Transcribed page contents
= = = = = = =

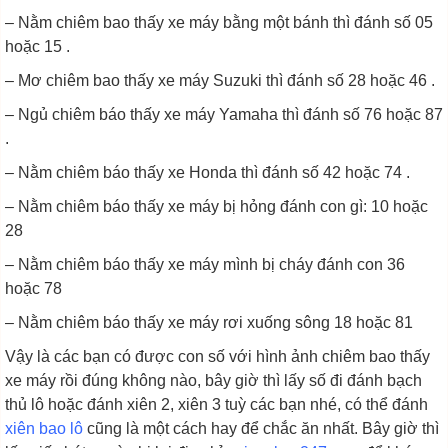
– Nằm chiêm bao thấy xe máy bằng một bánh thì đánh số 05
hoặc 15 .
– Mơ chiêm bao thấy xe máy Suzuki thì đánh số 28 hoặc 46 .
– Ngủ chiêm báo thấy xe máy Yamaha thì đánh số 76 hoặc 87
.
– Nằm chiêm báo thấy xe Honda thì đánh số 42 hoặc 74 .
– Nằm chiêm báo thấy xe máy bị hỏng đánh con gì: 10 hoặc
28
– Nằm chiêm báo thấy xe máy mình bị cháy đánh con 36
hoặc 78
– Nằm chiêm báo thấy xe máy rơi xuống sông 18 hoặc 81
Vậy là các bạn có được con số với hình ảnh chiêm bao thấy
xe máy rồi đúng không nào, bây giờ thì lấy số đi đánh bạch
thủ lô hoặc đánh xiên 2, xiên 3 tuỳ các bạn nhé, có thể đánh
xiên bao lô
cũng là một cách hay để chắc ăn nhất. Bây giờ thì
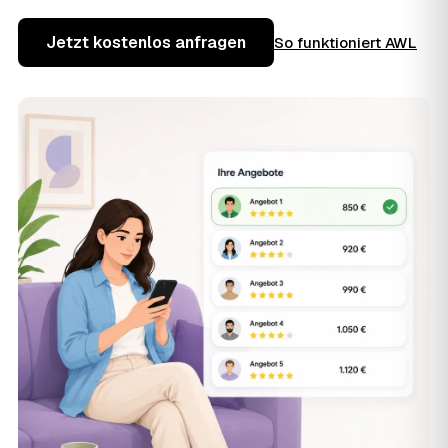
Jetzt kostenlos anfragen
So funktioniert AWL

= = = = = = =

Work instructions: Reproduce all entries without any change, and omit the pictures.

Answer box:
– Nằm chiêm bao thấy xe máy bằng một bánh thì đánh số 05
hoặc 15 .
– Mơ chiêm bao thấy xe máy Suzuki thì đánh số 28 hoặc 46 .
– Ngủ chiêm báo thấy xe máy Yamaha thì đánh số 76 hoặc 87
.
– Nằm chiêm báo thấy xe Honda thì đánh số 42 hoặc 74 .
– Nằm chiêm báo thấy xe máy bị hỏng đánh con gì: 10 hoặc
28
– Nằm chiêm báo thấy xe máy mình bị cháy đánh con 36
hoặc 78
– Nằm chiêm báo thấy xe máy rơi xuống sông 18 hoặc 81
Vậy là các bạn có được con số với hình ảnh chiêm bao thấy
xe máy rồi đúng không nào, bây giờ thì lấy số đi đánh bạch
thủ lô hoặc đánh xiên 2, xiên 3 tuỳ các bạn nhé, có thể đánh
xiên bao lô
cũng là một cách hay để chắc ăn nhất. Bây giờ thì
Jetzt kostenlos anfragen
So funktioniert AWL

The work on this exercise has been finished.